++++ INPUT MATERIAL
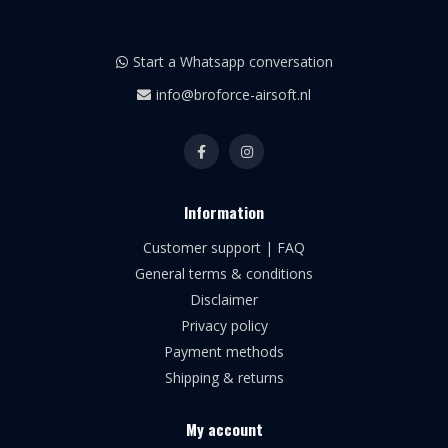
Start a Whatsapp conversation
info@broforce-airsoft.nl
Information
Customer support | FAQ
General terms & conditions
Disclaimer
Privacy policy
Payment methods
Shipping & returns
My account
++++++++
→ **YOUR OBJECTIVE**: Quote exactly and only the lines from the one holding "Customer support | FAQ" through the end of the data.

→ **WRITTEN REPLY**:
Customer support | FAQ
General terms & conditions
Disclaimer
Privacy policy
Payment methods
Shipping & returns
My account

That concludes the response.